Minho pov's:
Salonun kapısını kapatıp odama doğru yürümeye başladım, uykum olmadığı masama oturdum ve resim çizmeye başladım.
Çizebiliceğim bir şeyler arıyordum ama aklima bir şey gelmiyordu. En sonunda bulmuştum..
...
Duyduğum sesle yatakta doğrulmuştum. Ayağa kalktım ve odadan çıktım. Bütün odalara teker teker bakıyordum. Sanırım hırsız vardı.
Salona geldiğimde kapının aralıklı olduğunu gördüm. Anasını satayım Jisung'a bir şey olduysa..
"JİSUNG İYİ MİSİN."
Gördüğüm görüntüyle kişnemeye başlamıştım. Jisung yerde yatıyordu.
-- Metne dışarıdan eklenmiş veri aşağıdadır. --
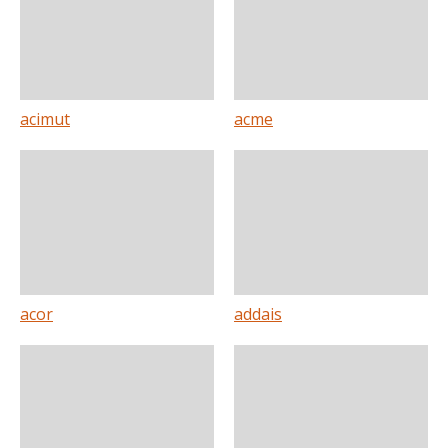
acimut
acme
acor
addais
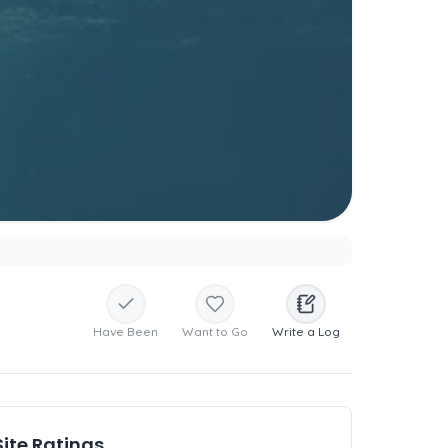
Have Been
Want to Go
Write a Log
Site Ratings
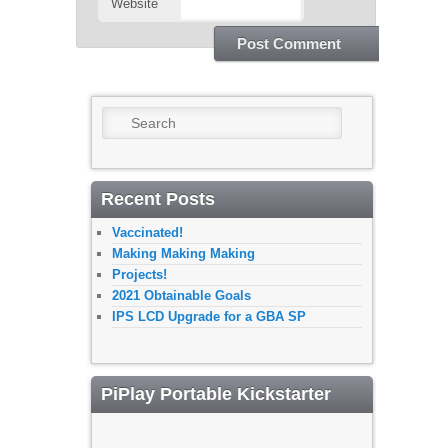
Website
Search
Recent Posts
Vaccinated!
Making Making Making
Projects!
2021 Obtainable Goals
IPS LCD Upgrade for a GBA SP
PiPlay Portable Kickstarter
Büyük ihtimalle yere düşmüştü, battaniyeyide üzerine çekip yerde yatmaya devam ediyordu.
"PUHAAHHAAGAAHAGGAHHAGHA."
"Ha."
GÖZLERİNİ ARALAYIP BANA BAKMIŞTI. O ANKİ BAKIŞINI GÖRMENİZ LAZIMDI AMK. PUAHAHAGGHAAGAAHAAGAA.
"Ne gülüyosun olm komik bir şey mi var."
"YERE Mİ DÜŞTÜN SEN."
"Ha."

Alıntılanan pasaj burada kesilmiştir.